Prince Ferdinand Viktor Albert Meinrad of Hohenzollern-Sigmaringen was born in Sigmaringen in southwestern Germany. The name was later shortened simply to Hohenzollern after the extinction of the Hohenzollern-Hechingen branch in 1869. The princes of Hohenzollern-Sigmaringen had ruled the principality until 1850, when it was annexed to Prussia.

Ferdinand I was the son of Leopold, Prince of Hohenzollern-Sigmaringen, and Infanta Antónia of Portugal (1845–1913), daughter of Queen Maria II of Portugal and Prince Ferdinand of Saxe-Coburg and Gotha, heir to the Hungarian magnates of Koháry on his mother's side.
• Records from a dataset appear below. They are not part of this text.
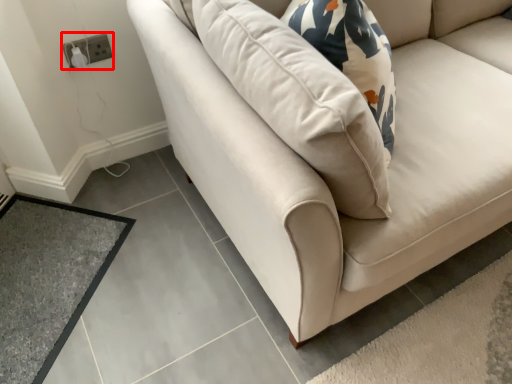 Question: In this image, where is electric outlet (annotated by the red box) located relative to mat?

Choices:
 (A) left
 (B) right

Answer: (B) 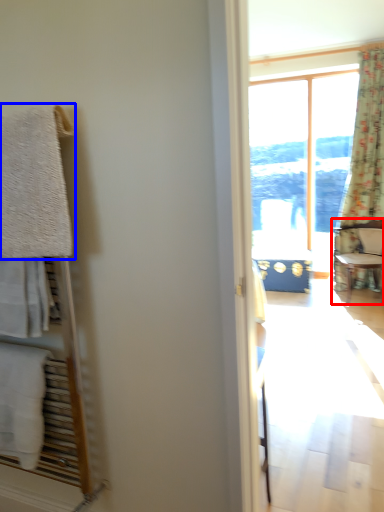 Question: Which object appears closest to the camera in this image, chair (highlighted by a red box) or towel/napkin (highlighted by a blue box)?

Choices:
 (A) chair
 (B) towel/napkin

Answer: (B) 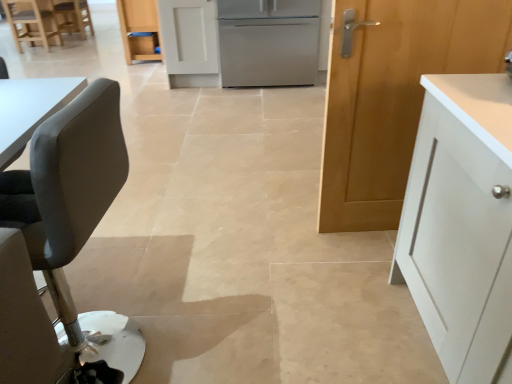 Question: Is matte gray chair at upper left, placed as the 1th chair when sorted from left to right, in front of or behind wooden chair at upper left, the second chair positioned from the left, in the image?

Choices:
 (A) behind
 (B) front

Answer: (B)

Question: Is point (13, 1) closer or farther from the camera than point (71, 29)?

Choices:
 (A) farther
 (B) closer

Answer: (B)

Question: Which object is positioned closest to the matte gray chair at upper left, placed as the 1th chair when sorted from left to right?

Choices:
 (A) matte gray chair at left, marked as the 3th chair in a left-to-right arrangement
 (B) wooden door at right, which appears as the 2th cabinetry when viewed from the top
 (C) matte wood cabinet at center, which appears as the 1th cabinetry when viewed from the back
 (D) stainless steel refrigerator at center
 (E) wooden chair at upper left, which is the first chair in top-to-bottom order

Answer: (E)

Question: Which of these objects is positioned closest to the wooden chair at upper left, acting as the 2th chair starting from the right?

Choices:
 (A) matte gray chair at left, marked as the 3th chair in a left-to-right arrangement
 (B) matte wood cabinet at center, arranged as the 1th cabinetry when viewed from the top
 (C) wooden door at right, which ranks as the 2th cabinetry in back-to-front order
 (D) matte gray chair at upper left, marked as the second chair in a front-to-back arrangement
 (E) stainless steel refrigerator at center

Answer: (D) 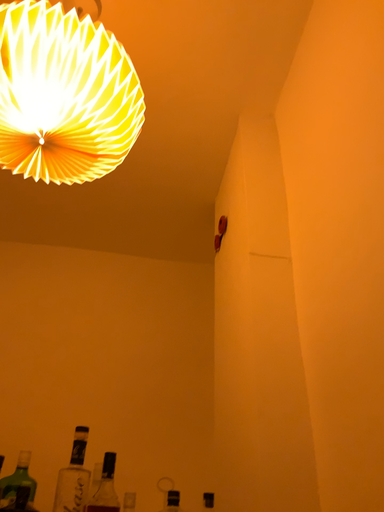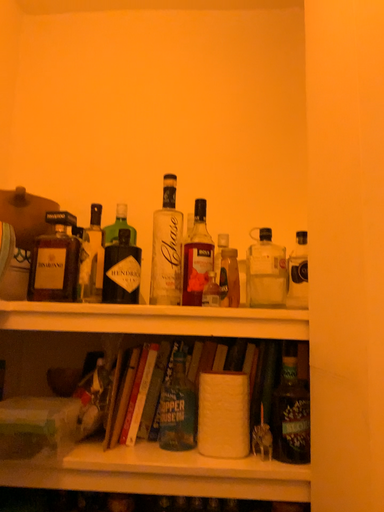 Question: How did the camera likely rotate when shooting the video?

Choices:
 (A) rotated upward
 (B) rotated downward

Answer: (B)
Following the renunciations, first of his father in 1880 and then of his elder brother Prince Wilhelm of Hohenzollern-Sigmaringen in 1886, young Ferdinand became the heir-presumptive to the throne of his childless uncle, King Carol I of Romania, who reigned until his death in October 1914. In 1889, the Romanian parliament recognized Ferdinand as a prince of Romania. The Romanian government did not require his conversion to Eastern Orthodoxy from Catholicism, as was the common practice prior to this date, thus allowing him to continue with his born creed, but it was required that his children be raised Orthodox, the state religion of Romania. For agreeing to this, Ferdinand was excommunicated from the Catholic Church, although this was later lifted.

Ferdinand's mother's first cousin Tsar Ferdinand I of Bulgaria sat on the throne of the neighbouring Bulgaria beginning in 1887, and was to become the greatest opponent of the kingdom of his Romanian cousins. The neighboring Emperor Francis Joseph, monarch of Austria-Hungary and as such, ruler of Transylvania, was Ferdinand's grandmother's first cousin.